And she’s been just as attentive to her own personal image, making a guest appearance this week in her daughter Ivanka’s #WomenWhoWork blog.

After introducing her mother as her “role model and muse”, Invanka lays out “Ivana’s secrets to success”.

“In the 1980s, as a hands-on parent and highly successful professional, Ivana Trump defied the rules of the socialite scene by insisting on pursuing a demanding career, instead of filling her time with ladies luncheons and shopping sprees,” the blog reads.

It goes on to include Ivana’s recollection of the “golden years” of the 1980s hotel industry.

“As a beautiful, very wealthy woman, there was a stigma that I was supposed to be home, to dress up for visitors, go to lunches, support charities here and there — but that was not all I was about,” she is quoted as saying.

In the mid-2000s Ivana Trump tried unsuccessfully to open a luxury resort at Queensland’s Airlie Beach.
In the mid-2000s Ivana Trump tried unsuccessfully to open a luxury resort at Queensland’s Airlie Beach.

Ivana served as a senior executive in the Trump group for seven years, first as head of interior design, then as president of Trumps Castle in Atlantic City.

Her tenure there is subject to differing accounts, with Spy Magazinereporting that staff regarded her as a “controlled madwoman” who emulated her husband’s screaming management style.

She reportedly worked long hours and signed every cheque personally, but shied away from high-level decisions.

Insiders described her as “a very different kind of chief executive”, more concerned with furnishings than managing budgets, legal disputes and regulatory meetings.

“Donald was really in charge” Trump Castle’s former PR director Dennis Gorski told Spy. “He was like an absentee landlord.”

Trump reportedly moved her to the Plaza Hotel back in New York so that he could continue his Atlantic City dalliance with Maples.

He called a press conference to announce Ivana’s new position, humiliating her by telling reporters: “My wife, Ivana, is a brilliant manager.

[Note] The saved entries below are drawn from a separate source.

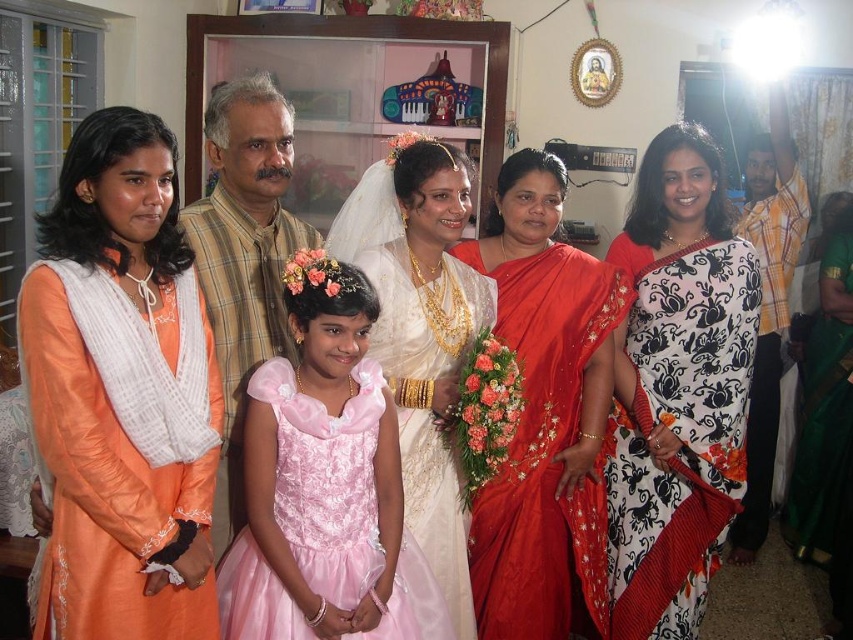 You are a photographer at a family gathering. You need to capture a photo where both the orange silk kurta at left and the shiny red saree at center are clearly visible. Since you want to ensure both are in focus, which object should you focus on first considering their positions?

Since the orange silk kurta at left is closer to the viewer than the shiny red saree at center, you should focus on the orange silk kurta at left first to ensure both are in focus.

You are a photographer standing in the room where the family gathering is taking place. You want to take a photo of the white satin dress at center without moving any objects. Considering your current position, can you fit the entire dress into your camera frame if your camera has a maximum viewing range of 2 meters?

The distance between you and the white satin dress at center is 1.99 meters, which is within the camera frame range of 2 meters. Therefore, you can capture the entire dress in your photo. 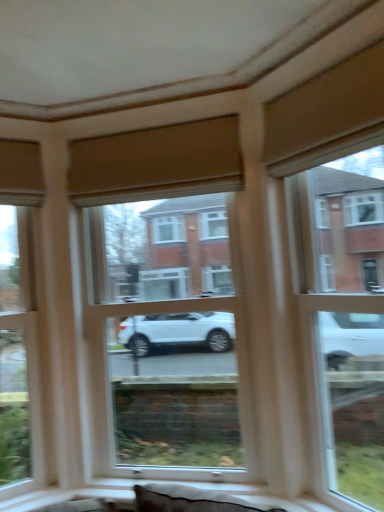 What do you see at coordinates (166, 337) in the screenshot?
I see `matte wood bay window at center` at bounding box center [166, 337].

Measure the distance between point (138, 234) and camera.

Point (138, 234) is 9.27 feet away from camera.

What is the approximate height of matte wood bay window at center?

1.86 meters.

The width and height of the screenshot is (384, 512). I want to click on matte wood bay window at center, so click(166, 337).

Identify the location of matte wood bay window at center. (166, 337). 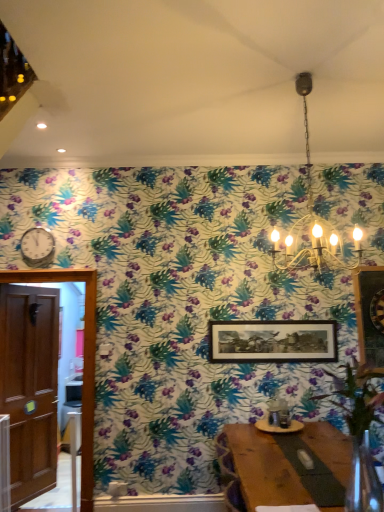 The width and height of the screenshot is (384, 512). Describe the element at coordinates (273, 341) in the screenshot. I see `wooden framed picture at center` at that location.

This screenshot has width=384, height=512. Find the location of `metallic chandelier at upper center`. metallic chandelier at upper center is located at coordinates (312, 219).

Between wooden framed picture at center and metallic silver clock at left, which one appears on the left side from the viewer's perspective?

metallic silver clock at left is more to the left.

Would you say metallic silver clock at left is part of wooden framed picture at center's contents?

Actually, metallic silver clock at left is outside wooden framed picture at center.

From their relative heights in the image, would you say wooden framed picture at center is taller or shorter than metallic silver clock at left?

wooden framed picture at center is taller than metallic silver clock at left.

Are wooden framed picture at center and metallic silver clock at left beside each other?

No, wooden framed picture at center is not with metallic silver clock at left.

Which object is further away from the camera, metallic chandelier at upper center or wooden framed picture at center?

wooden framed picture at center is more distant.

Which object is positioned more to the left, metallic chandelier at upper center or wooden framed picture at center?

metallic chandelier at upper center.

Consider the image. From a real-world perspective, which object stands above the other?

In real-world perspective, metallic chandelier at upper center is above.

Consider the image. From the image's perspective, relative to metallic chandelier at upper center, is wooden framed picture at center above or below?

Based on their image positions, wooden framed picture at center is located beneath metallic chandelier at upper center.

In terms of width, does wooden framed picture at center look wider or thinner when compared to metallic chandelier at upper center?

Considering their sizes, wooden framed picture at center looks slimmer than metallic chandelier at upper center.

Is point (336, 356) positioned after point (324, 233)?

No, it is in front of (324, 233).

Is wooden framed picture at center taller or shorter than metallic chandelier at upper center?

Clearly, wooden framed picture at center is shorter compared to metallic chandelier at upper center.

Can we say metallic silver clock at left lies outside metallic chandelier at upper center?

Indeed, metallic silver clock at left is completely outside metallic chandelier at upper center.

Between metallic silver clock at left and metallic chandelier at upper center, which one has larger size?

Bigger between the two is metallic chandelier at upper center.

From the image's perspective, does metallic silver clock at left appear lower than metallic chandelier at upper center?

Yes, from the image's perspective, metallic silver clock at left is below metallic chandelier at upper center.

Which point is more forward, [23,247] or [307,143]?

The point [307,143] is closer.

At what (x,y) coordinates should I click in order to perform the action: click on clock above the wooden framed picture at center (from the image's perspective). Please return your answer as a coordinate pair (x, y). Looking at the image, I should click on (37, 247).

From the image's perspective, is metallic silver clock at left above or below wooden framed picture at center?

From the image's perspective, metallic silver clock at left appears above wooden framed picture at center.

Can you confirm if metallic silver clock at left is bigger than wooden framed picture at center?

Actually, metallic silver clock at left might be smaller than wooden framed picture at center.

From the image's perspective, is metallic silver clock at left on wooden door at left?

Yes.

Would you say metallic silver clock at left is a long distance from wooden door at left?

Yes, metallic silver clock at left and wooden door at left are quite far apart.

Which is behind, point (43, 255) or point (39, 383)?

The point (39, 383) is more distant.

Is metallic silver clock at left looking in the opposite direction of wooden door at left?

No.

Could you tell me if metallic chandelier at upper center is turned towards wooden door at left?

No, metallic chandelier at upper center is not facing towards wooden door at left.

From a real-world perspective, is metallic chandelier at upper center below wooden door at left?

No.

Considering their positions, is metallic chandelier at upper center located in front of or behind wooden door at left?

metallic chandelier at upper center is positioned closer to the viewer than wooden door at left.

Locate an element on the screen. This screenshot has width=384, height=512. picture frame below the metallic silver clock at left (from a real-world perspective) is located at coordinates (273, 341).

I want to click on picture frame on the right of metallic chandelier at upper center, so click(273, 341).

Based on their spatial positions, is metallic chandelier at upper center or metallic silver clock at left further from wooden door at left?

Based on the image, metallic chandelier at upper center appears to be further to wooden door at left.

Which object lies nearer to the anchor point metallic chandelier at upper center, metallic silver clock at left or wooden door at left?

Based on the image, metallic silver clock at left appears to be nearer to metallic chandelier at upper center.

Looking at this image, based on their spatial positions, is wooden framed picture at center or metallic chandelier at upper center closer to wooden door at left?

wooden framed picture at center is positioned closer to the anchor wooden door at left.

Looking at the image, which one is located further to wooden framed picture at center, metallic silver clock at left or metallic chandelier at upper center?

metallic silver clock at left lies further to wooden framed picture at center than the other object.

In the scene shown: Looking at the image, which one is located closer to metallic silver clock at left, wooden framed picture at center or wooden door at left?

wooden door at left is positioned closer to the anchor metallic silver clock at left.

Looking at the image, which one is located closer to wooden door at left, wooden framed picture at center or metallic silver clock at left?

metallic silver clock at left.

In the scene shown: Based on their spatial positions, is wooden door at left or metallic chandelier at upper center closer to wooden framed picture at center?

Based on the image, metallic chandelier at upper center appears to be nearer to wooden framed picture at center.

When comparing their distances from metallic silver clock at left, does wooden door at left or wooden framed picture at center seem further?

wooden framed picture at center is positioned further to the anchor metallic silver clock at left.

Locate an element on the screen. The height and width of the screenshot is (512, 384). light fixture between wooden door at left and wooden framed picture at center from left to right is located at coordinates (312, 219).

Find the location of a particular element. clock between wooden door at left and metallic chandelier at upper center in the horizontal direction is located at coordinates (37, 247).

Locate an element on the screen. light fixture between metallic silver clock at left and wooden framed picture at center in the horizontal direction is located at coordinates (312, 219).

The height and width of the screenshot is (512, 384). I want to click on clock between wooden door at left and wooden framed picture at center from left to right, so click(x=37, y=247). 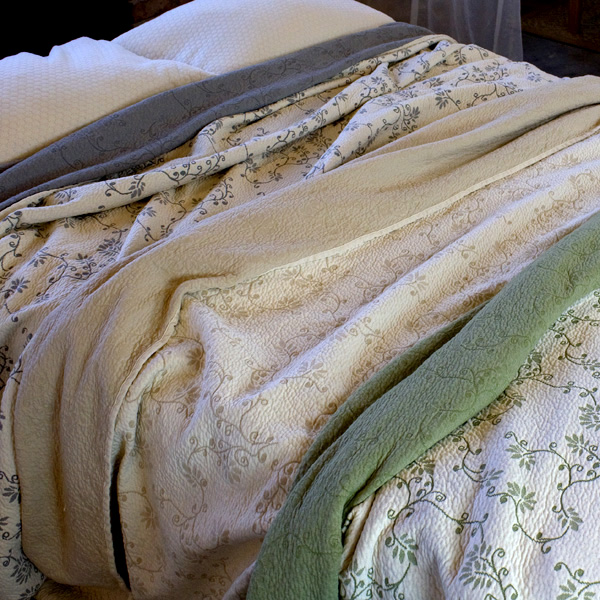 Locate an element on the screen. patterned blanket is located at coordinates (139, 124), (216, 162), (318, 221), (483, 331). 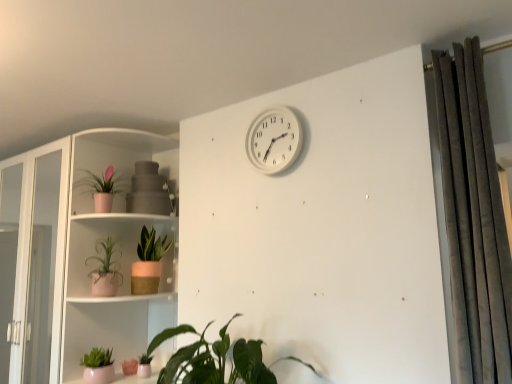 Question: Is point (142, 230) positioned closer to the camera than point (25, 192)?

Choices:
 (A) farther
 (B) closer

Answer: (A)

Question: From the image's perspective, is green matte plant pot at center-left, marked as the sixth houseplant in a front-to-back arrangement, positioned above or below pink ceramic plant at left?

Choices:
 (A) above
 (B) below

Answer: (A)

Question: Estimate the real-world distances between objects in this image. Which object is closer to the pink matte pot at lower left, which is the 5th houseplant in front-to-back order?

Choices:
 (A) white plastic wall clock at upper center
 (B) matte pink pot at left, which is the third houseplant in back-to-front order
 (C) matte pink pot at lower left, arranged as the 2th houseplant when viewed from the front
 (D) green matte plant pot at center-left, marked as the sixth houseplant in a front-to-back arrangement
 (E) dark gray velvet curtain at right

Answer: (C)

Question: Which of these objects is positioned closest to the white plastic wall clock at upper center?

Choices:
 (A) pink matte pot at lower left, the 2th houseplant viewed from the back
 (B) green matte plant pot at center-left, the 1th houseplant in the back-to-front sequence
 (C) green matte houseplant at lower center, the first houseplant from the front
 (D) pink ceramic plant at left
 (E) matte pink pot at left, which is the 4th houseplant from front to back

Answer: (C) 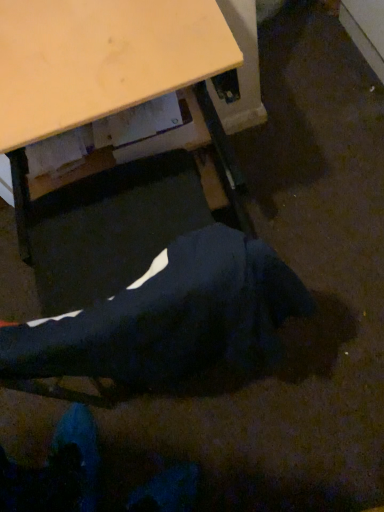 Find the location of a particular element. The height and width of the screenshot is (512, 384). vacant space situated above wooden desk at center (from a real-world perspective) is located at coordinates (73, 38). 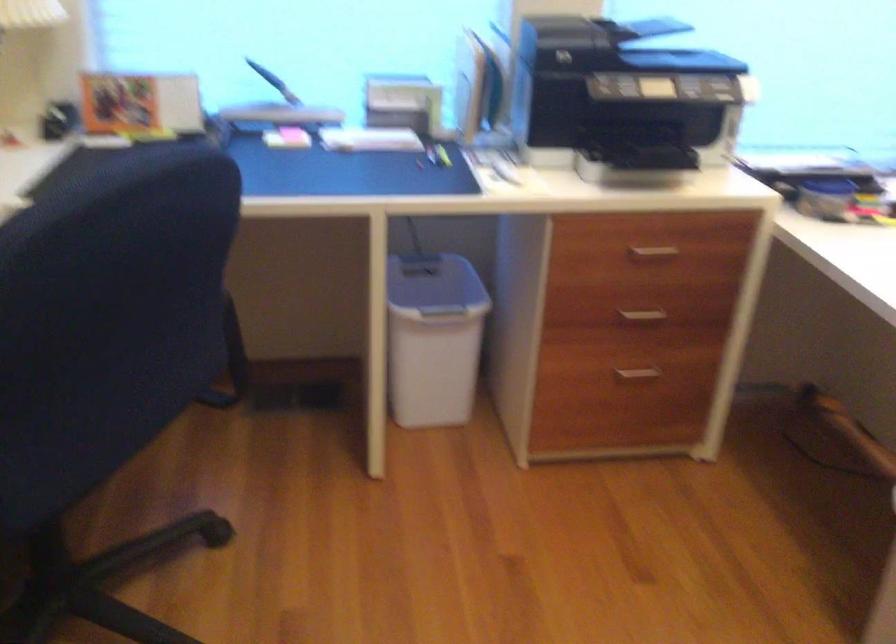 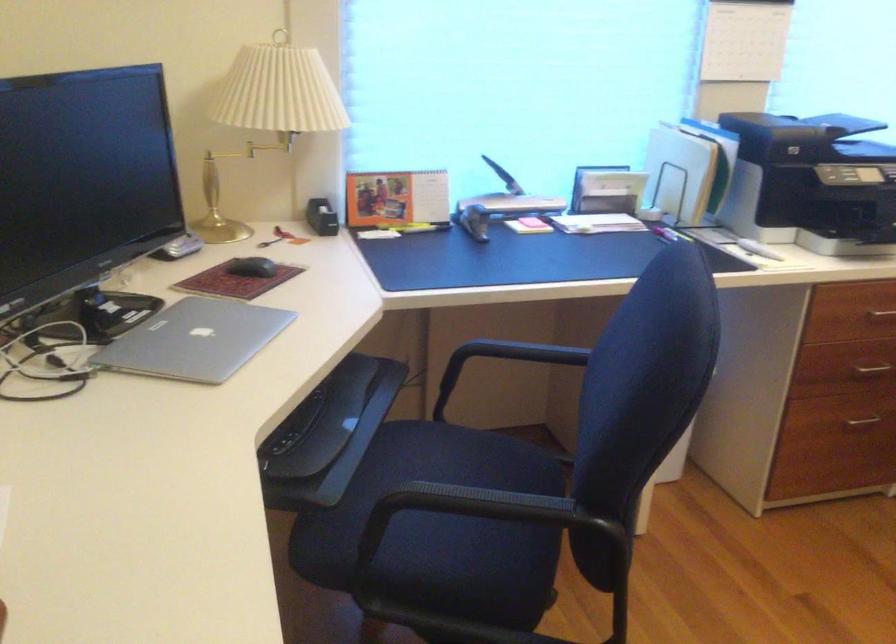 Find the pixel in the second image that matches pixel 636 375 in the first image.

(860, 422) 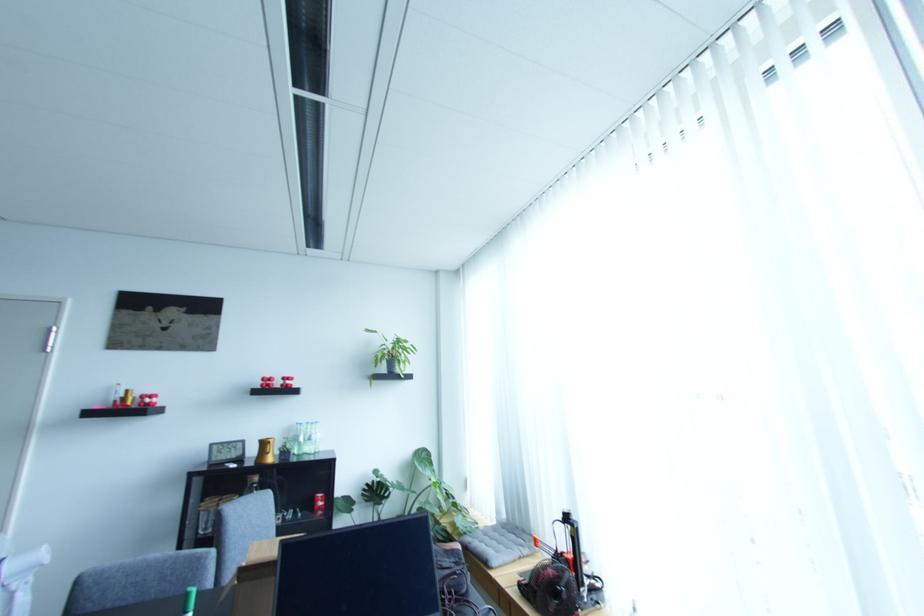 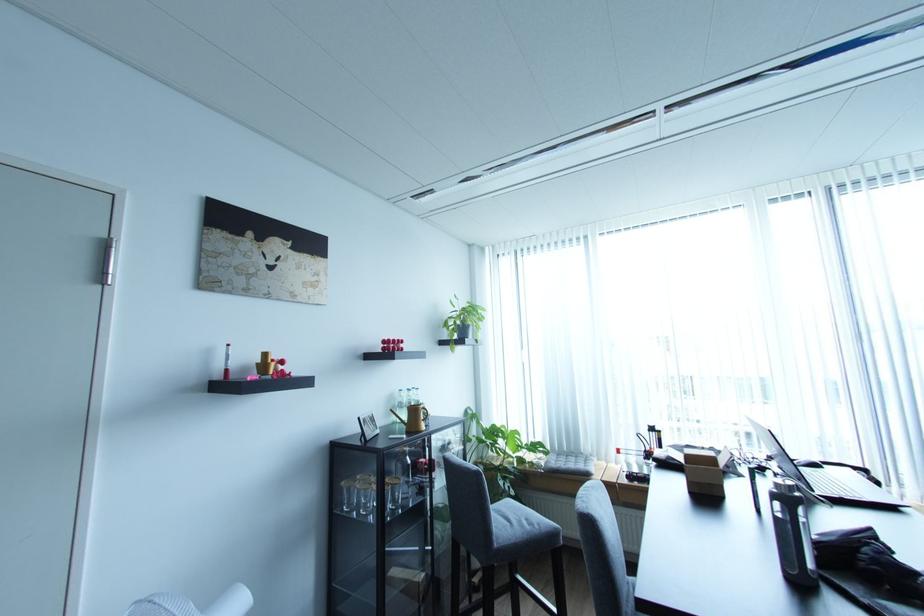 In the second image, find the point that corresponds to (x=273, y=451) in the first image.

(426, 418) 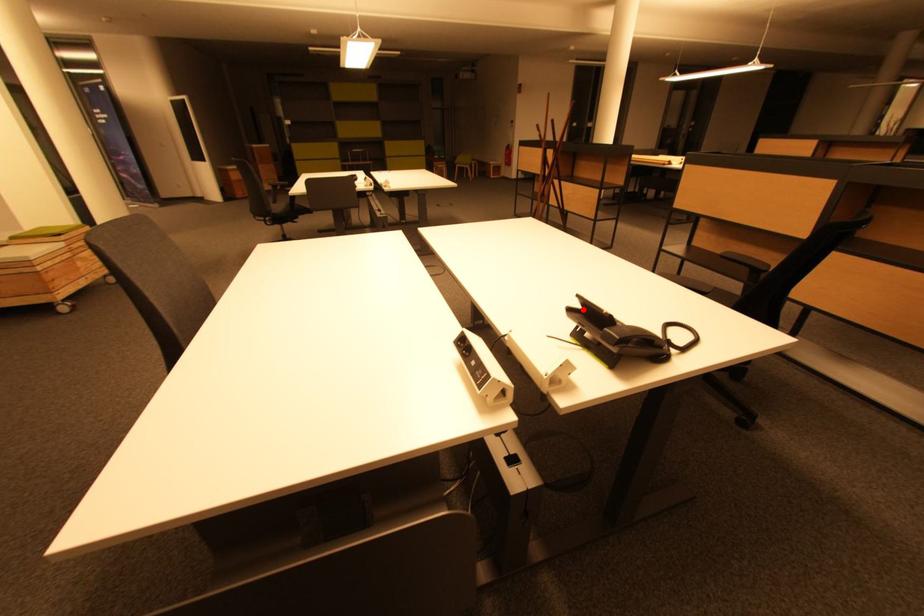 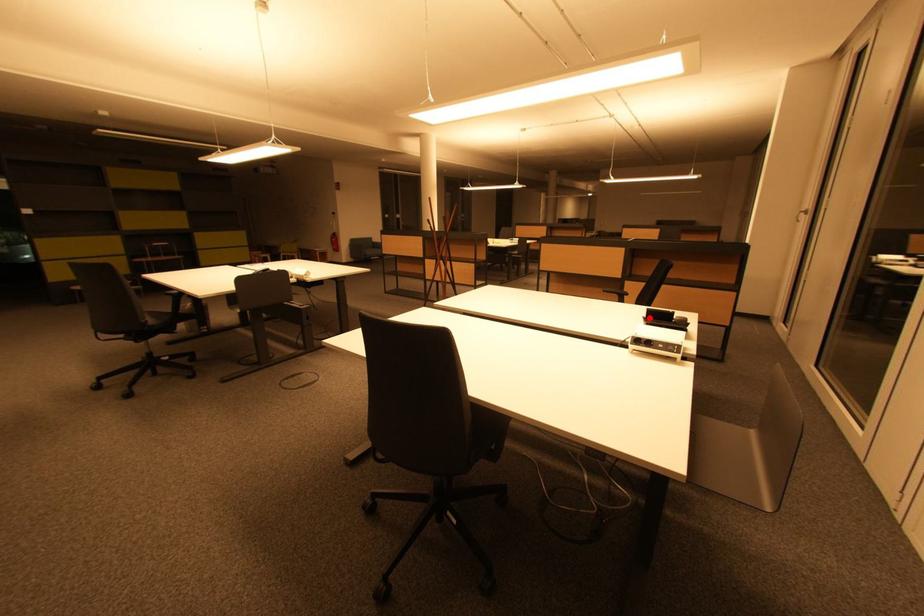 I am providing you with two images of the same scene from different viewpoints. A red point is marked on the first image and another point is marked on the second image. Do the highlighted points in image1 and image2 indicate the same real-world spot?

Yes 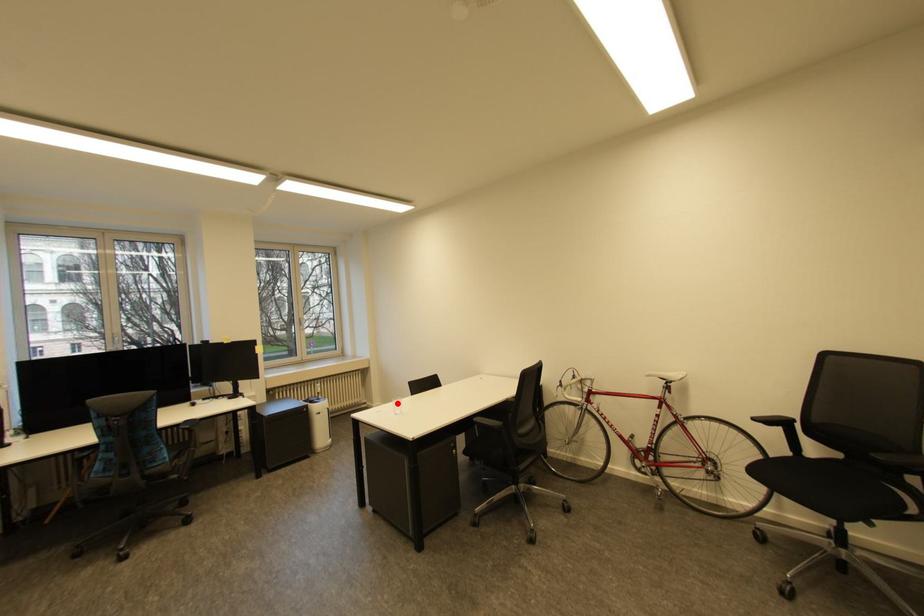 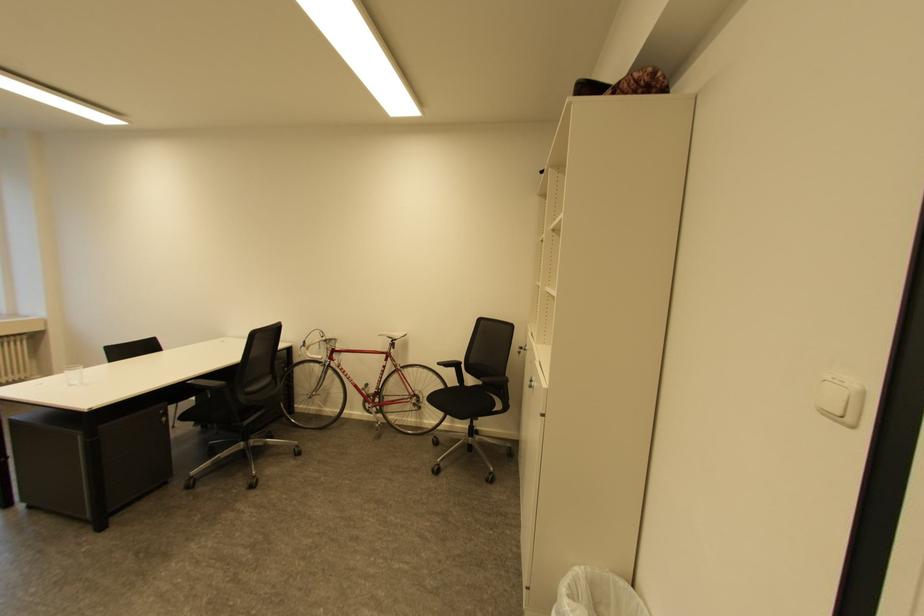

I will pay her one dollar a year and all the dresses she can buy!”

THE LAST LAUGH

Vanity Fair reported in its September 1990 dissection of the marital breakdown that Donald phoned Ivana several weeks after their split to suggest that they reconcile in front of the cameras.

“Why don’t we walk down Fifth Avenue together for the photographers and pretend that this entire scandal has been a publicity stunt?” he reportedly said.

“We could say that we wanted to see who would side with you and who would side with me.”

Instead, Ivana filed for divorce on uncontested grounds of cruel and inhuman treatment.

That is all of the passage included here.